# EXERCISE DESCRIPTION
Every line of the material below should be copied exactly.

# INPUT FOR THIS TASK

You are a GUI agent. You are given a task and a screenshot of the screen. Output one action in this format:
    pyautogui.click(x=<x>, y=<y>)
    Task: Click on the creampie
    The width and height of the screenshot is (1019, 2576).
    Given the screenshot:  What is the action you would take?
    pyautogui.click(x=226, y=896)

# ANSWER BOX
You are a GUI agent. You are given a task and a screenshot of the screen. Output one action in this format:
    pyautogui.click(x=<x>, y=<y>)
    Task: Click on the creampie
    The width and height of the screenshot is (1019, 2576).
    Given the screenshot:  What is the action you would take?
    pyautogui.click(x=226, y=896)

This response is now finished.